(Material for this exercise Opens)

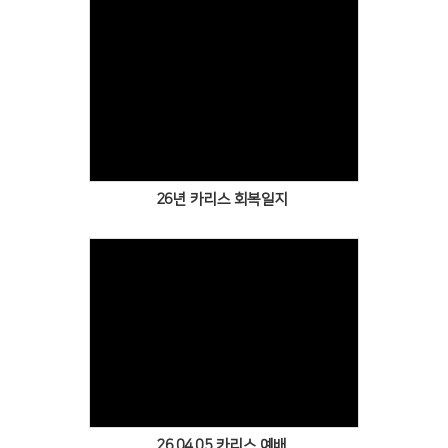
Views
26년 카리스 회복일지
Views
26.04.05 카리스 예배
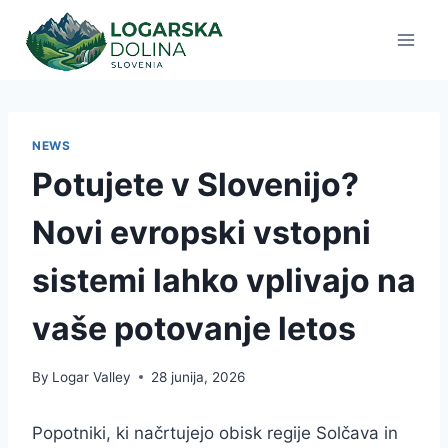
Skip
to
content
NEWS
Potujete v Slovenijo?
Novi evropski vstopni
sistemi lahko vplivajo na
vaše potovanje letos
By
Logar Valley
28 junija, 2026
Popotniki, ki načrtujejo obisk regije Solčava in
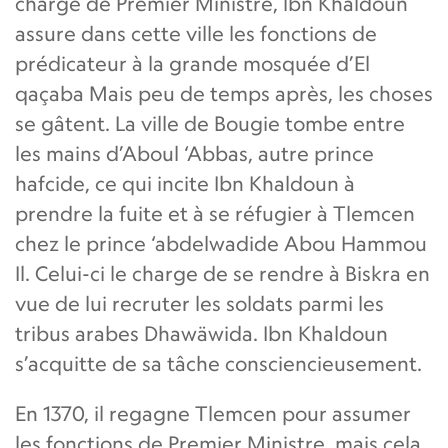
charge de Premier Ministre, lbn Khaldoun
assure dans cette ville les fonctions de
prédicateur à la grande mosquée d’El
qaçaba Mais peu de temps après, les choses
se gâtent. La ville de Bougie tombe entre
les mains d’Aboul ‘Abbas, autre prince
hafcide, ce qui incite Ibn Khaldoun à
prendre la fuite et à se réfugier à Tlemcen
chez le prince ‘abdelwadide Abou Hammou
Il. Celui-ci le charge de se rendre à Biskra en
vue de lui recruter les soldats parmi les
tribus arabes Dhawäwida. Ibn Khaldoun
s’acquitte de sa tâche consciencieusement.
En 1370, il regagne Tlemcen pour assumer
les fonctions de Premier Ministre, mais cela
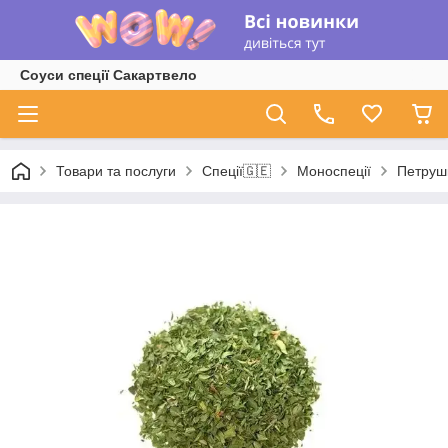
Соуси спеції Сакартвело
Товари та послуги
Спеції🇬🇪
Моноспеції
Петруш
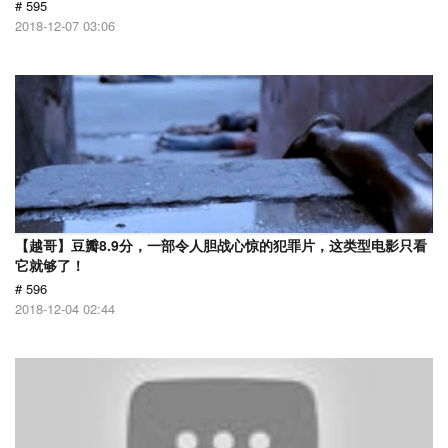
# 595
2018-12-07 03:06
【越哥】豆瓣8.9分，一部令人胆战心惊的犯罪片，这类型电影只看
它就够了！
# 596
2018-12-04 02:44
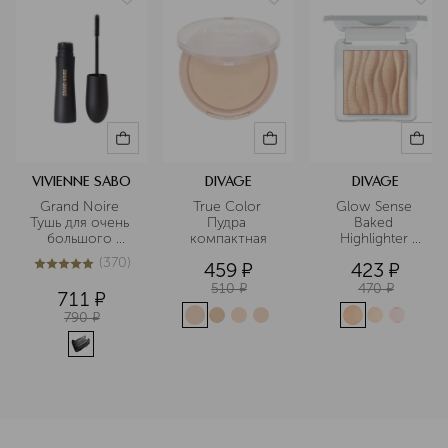
VIVIENNE SABO
DIVAGE
DIVAGE
Grand Noire 
True Color 
Glow Sense 
Тушь для очень 
Пудра 
Baked 
большого 
компактная
Highlighter 
объема и 
Хайлайтер для 
(
370
)
459
¤
423
¤
удлинения
лица 
4.9
из
5
370
запеченный
510
¤
470
¤
711
¤
790
¤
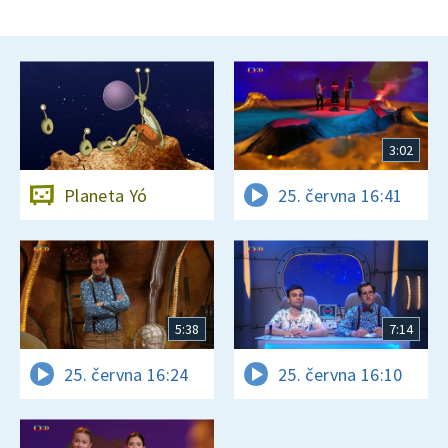
3:02
Planeta Yó
25. června 16:41
5:38
7:14
25. června 16:24
25. června 16:10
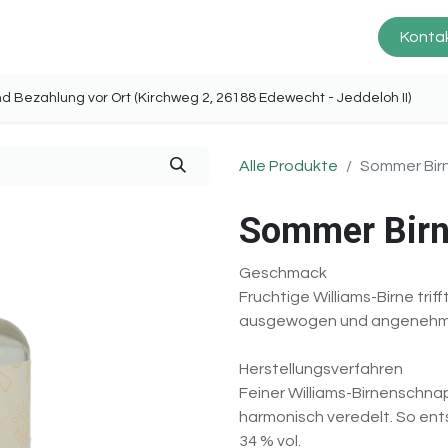
Prinz Scheune
Produkte
Service
Kontak
ng und Bezahlung vor Ort (Kirchweg 2, 26188 Edewecht - Jeddel
Alle Produkte
Sommer Bir
Sommer Birn
Geschmack
Fruchtige Williams-Birne triff
ausgewogen und angenehm e
Herstellungsverfahren
Feiner Williams-Birnenschnap
harmonisch veredelt. So ent
34 % vol.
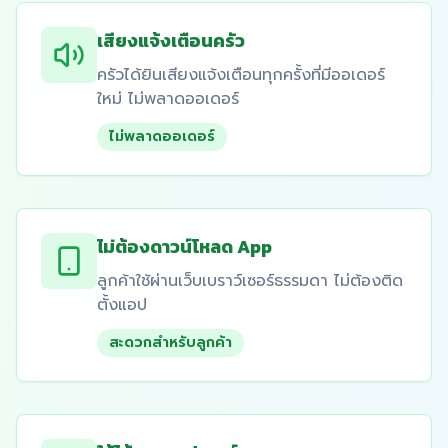
เสียงแจ้งเตือนครัว
ครัวได้ยินเสียงแจ้งเตือนทุกครั้งที่มีออเดอร์
ใหม่ ไม่พลาดออเดอร์
ไม่พลาดออเดอร์
ไม่ต้องดาวน์โหลด App
ลูกค้าใช้ผ่านเว็บเบราว์เซอร์ธรรมดา ไม่ต้องติด
ตั้งแอป
สะดวกสำหรับลูกค้า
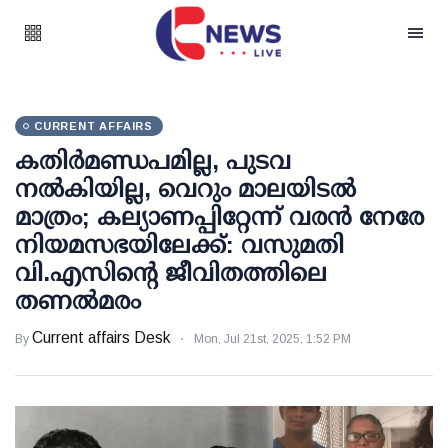
CURRENT AFFAIRS
കതിര്‍മണ്ഡപമില്ല, പുടവ
നല്‍കിയില്ല, വെറും മാലയിടല്‍
മാത്രം; കല്യാണപ്പിറ്റേന്ന് വരന്‍ നേരേ
നിയമസഭയിലേക്ക്: വസുമതി
വി.എസിന്റെ ജീവിതത്തിലെ
തണല്‍മരം
Current affairs Desk
By
Mon, Jul 21st, 2025, 1:52 PM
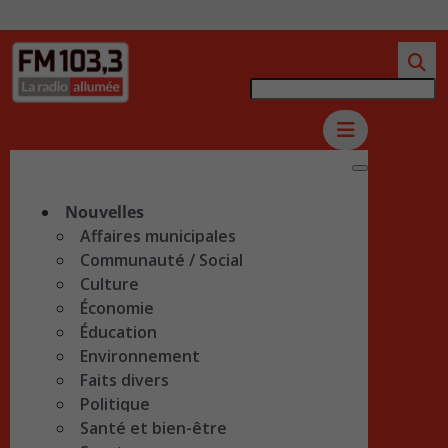
Nouvelles
Affaires municipales
Communauté / Social
Culture
Économie
Éducation
Environnement
Faits divers
Politique
Santé et bien-être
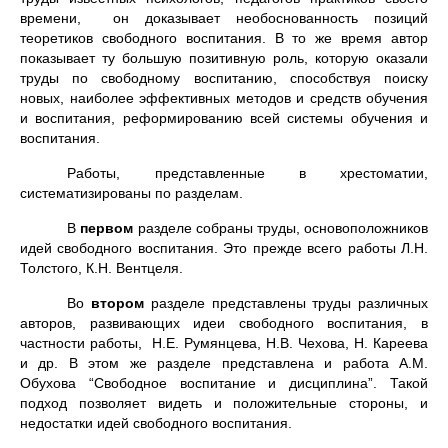
времени, он доказывает необоснованность позиций
теоретиков свободного воспитания. В то же время автор
показывает ту большую позитивную роль, которую оказали
труды по свободному воспитанию, способствуя поиску
новых, наиболее эффективных методов и средств обучения
и воспитания, реформированию всей системы обучения и
воспитания.
Работы, представленные в хрестоматии,
систематизированы по разделам.
В
первом
разделе собраны труды, основоположников
идей свободного воспитания. Это прежде всего работы Л.Н.
Толстого, К.Н. Вентцеля.
Во
втором
разделе представлены труды различных
авторов, развивающих идеи свободного воспитания, в
частности работы, Н.Е. Румянцева, Н.В. Чехова, Н. Кареева
и др. В этом же разделе представлена и работа А.М.
Обухова “Свободное воспитание и дисциплина”. Такой
подход позволяет видеть и положительные стороны, и
недостатки идей свободного воспитания.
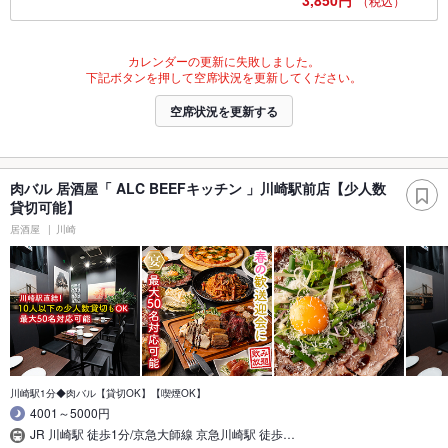
3,850円
（税込）
カレンダーの更新に失敗しました。
下記ボタンを押して空席状況を更新してください。
空席状況を更新する
肉バル 居酒屋「 ALC BEEFキッチン 」川崎駅前店【少人数
貸切可能】
居酒屋
川崎
川崎駅1分◆肉バル【貸切OK】【喫煙OK】
4001～5000円
JR 川崎駅 徒歩1分/京急大師線 京急川崎駅 徒歩…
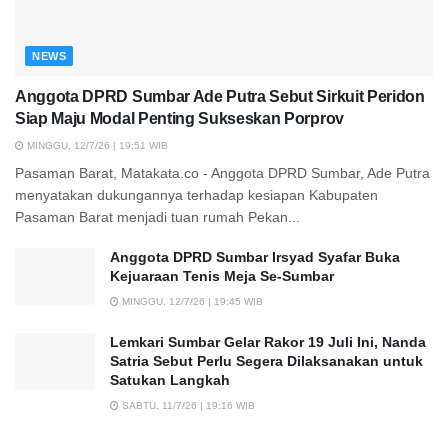
NEWS
Anggota DPRD Sumbar Ade Putra Sebut Sirkuit Peridon
Siap Maju Modal Penting Sukseskan Porprov
MINGGU, 12/7/26 | 19:51 WIB
Pasaman Barat, Matakata.co - Anggota DPRD Sumbar, Ade Putra
menyatakan dukungannya terhadap kesiapan Kabupaten
Pasaman Barat menjadi tuan rumah Pekan...
Anggota DPRD Sumbar Irsyad Syafar Buka
Kejuaraan Tenis Meja Se-Sumbar
MINGGU, 12/7/26 | 19:45 WIB
Lemkari Sumbar Gelar Rakor 19 Juli Ini, Nanda
Satria Sebut Perlu Segera Dilaksanakan untuk
Satukan Langkah
SABTU, 11/7/26 | 19:16 WIB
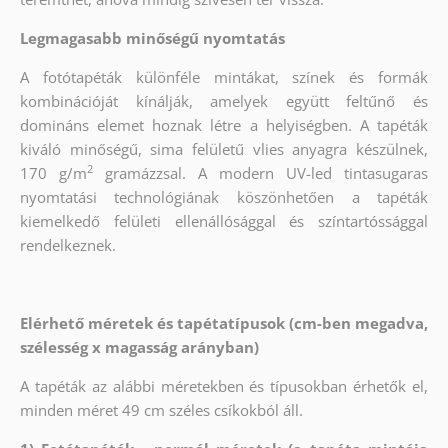
Legmagasabb minőségű nyomtatás
A fotótapéták különféle mintákat, színek és formák
kombinációját kínálják, amelyek együtt feltűnő és
domináns elemet hoznak létre a helyiségben. A tapéták
kiváló minőségű, sima felületű vlies anyagra készülnek,
2
170 g/m
gramázzsal. A modern UV-led tintasugaras
nyomtatási technológiának köszönhetően a tapéták
kiemelkedő felületi ellenállósággal és színtartóssággal
rendelkeznek.
Elérhető méretek és tapétatípusok (cm-ben megadva,
szélesség x magasság arányban)
A tapéták az alábbi méretekben és típusokban érhetők el,
minden méret 49 cm széles csíkokból áll.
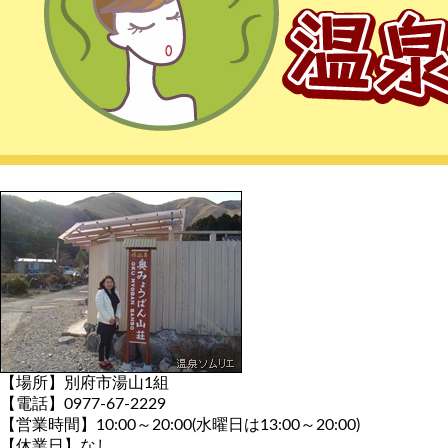
【場所】別府市湯山1組
【電話】0977-67-2229
【営業時間】10:00～20:00(水曜日は13:00～20:00)
【休業日】なし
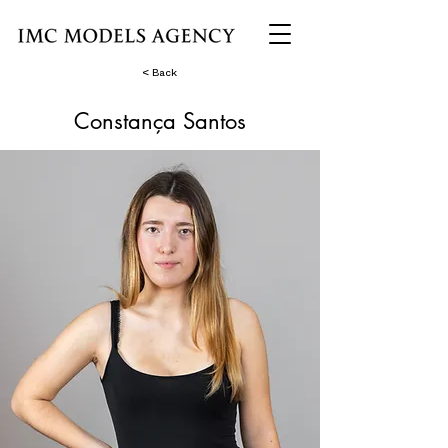
< Back
Constança Santos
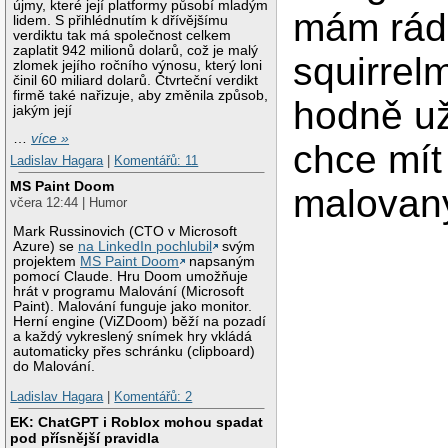
újmy, které její platformy působí mladým
mám rád
lidem. S přihlédnutím k dřívějšímu
verdiktu tak má společnost celkem
zaplatit 942 milionů dolarů, což je malý
squirrelm
zlomek jejího ročního výnosu, který loni
činil 60 miliard dolarů. Čtvrteční verdikt
firmě také nařizuje, aby změnila způsob,
hodně už
jakým její
…
více »
chce mít
Ladislav Hagara
|
Komentářů: 11
MS Paint Doom
malovan
včera 12:44 | Humor
Mark Russinovich (CTO v Microsoft
Azure) se
na LinkedIn pochlubil
svým
projektem
MS Paint Doom
napsaným
pomocí Claude. Hru Doom umožňuje
hrát v programu Malování (Microsoft
Paint). Malování funguje jako monitor.
Herní engine (ViZDoom) běží na pozadí
a každý vykreslený snímek hry vkládá
automaticky přes schránku (clipboard)
do Malování.
Ladislav Hagara
|
Komentářů: 2
EK: ChatGPT i Roblox mohou spadat
pod přísnější pravidla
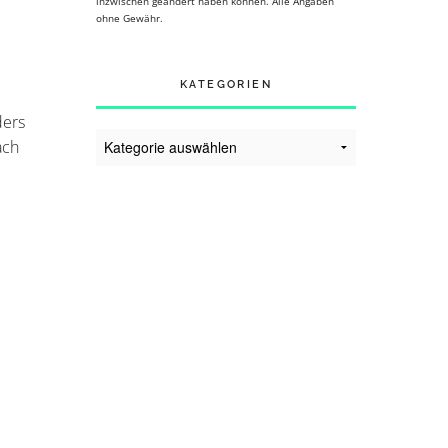
inzwischen geändert haben können. Alle Angaben
ohne Gewähr.
KATEGORIEN
ders
Kategorien
ach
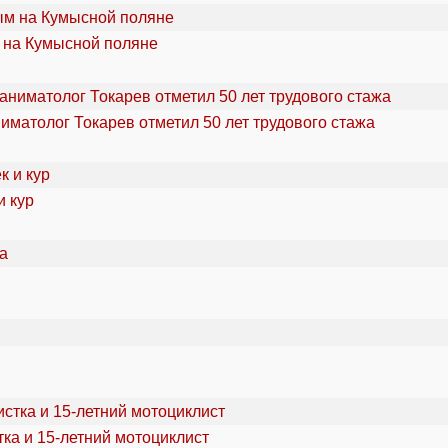
 на Кумысной поляне
ниматолог Токарев отметил 50 лет трудового стажа
и кур
ка и 15-летний мотоциклист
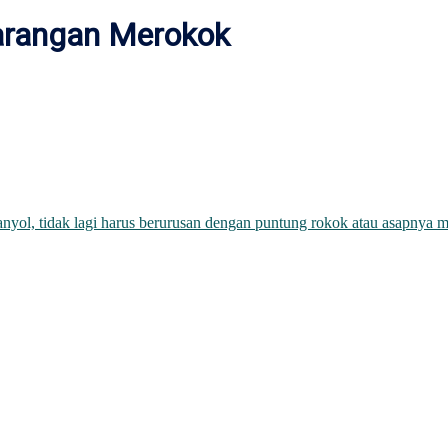
Larangan Merokok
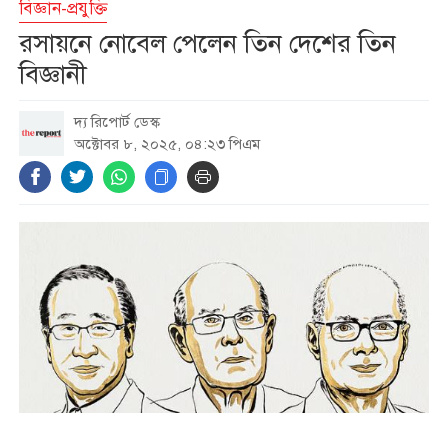
বিজ্ঞান-প্রযুক্তি
সিন্ডিকেট ও মজুতদারির বিরুদ্ধে
রসায়নে নোবেল পেলেন তিন দেশের তিন
বিশেষ ক্ষমতা আইন প্রয়োগ হবে:
বিজ্ঞানী
আইনমন্ত্রী
দ্য রিপোর্ট ডেস্ক
এআই ডেটা সেন্টারের জন্য নিজস্ব
অক্টোবর ৮, ২০২৫, ০৪:২৩ পিএম
গ্যাসভিত্তিক বিদ্যুৎকেন্দ্র বানাচ্ছে
অ্যামাজন
ইয়েমেনে হুথি বিদ্রোহীদের হামলায়
নিহত ১০
মুক্তিযুদ্ধ কোনো রাজনৈতিক দলের
যুদ্ধ ছিল না : ভারপ্রাপ্ত রাষ্ট্রপতি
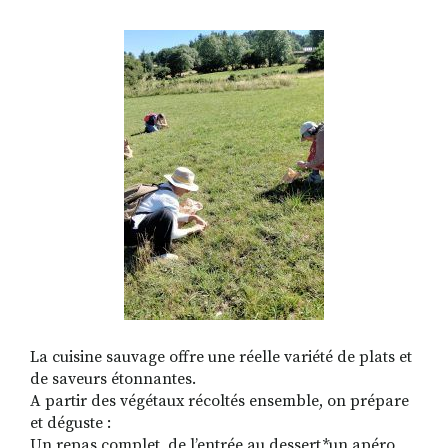
RECHERCHER
S'ABONNER
S'INSCRIRE À LA NEWSLETTER
FACEBOOK
INSTAGRAM
LINKEDIN
YOUTUBE
La cuisine sauvage offre une réelle variété de plats et
de saveurs étonnantes.
A partir des végétaux récoltés ensemble, on prépare
et déguste :
Un repas complet, de l’entrée au dessert,*un apéro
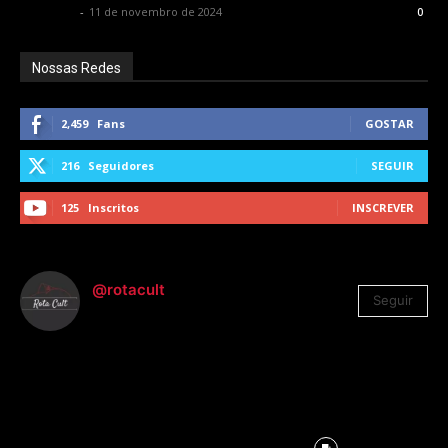
Rota Cult
-
11 de novembro de 2024
0
Nossas Redes
2,459
Fans
GOSTAR
216
Seguidores
SEGUIR
125
Inscritos
INSCREVER
@rotacult
Seguir
4.310
Seguidores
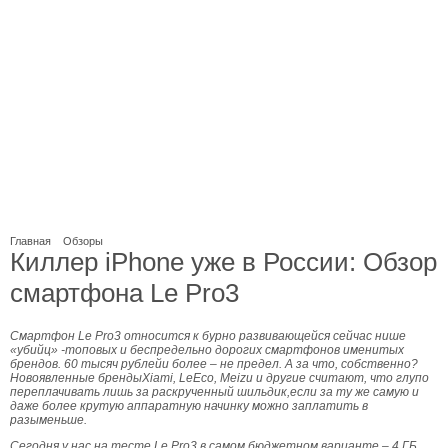
Главная
Обзоры
Киллер iPhone уже в России: Обзор
смартфона Le Pro3
Смартфон Le Pro3 относится к бурно развивающейся сейчас нише
«убийц» -топовых и беспредельно дорогих смартфонов именитых
брендов. 60 тысяч рублейи более – не предел. А за что, собственно?
Новоявленные брендыXiami, LeEco, Meizu и другие считают, что глупо
переплачивать лишь за раскрученный шильдик,если за ту же самую и
даже более крутую аппаратную начинку можно заплатить в
разыменьше.
Сегодня у нас на тесте Le Pro3 в самом бюджетном варианте – 4 ГБ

(Material for this exercise Closes)

The lines you need are those with the word "свободного"; list them from the entries.

Solution to the problem:
теоретиков свободного воспитания. В то же время автор
идей свободного воспитания. Это прежде всего работы Л.Н.
авторов, развивающих идеи свободного воспитания, в
недостатки идей свободного воспитания.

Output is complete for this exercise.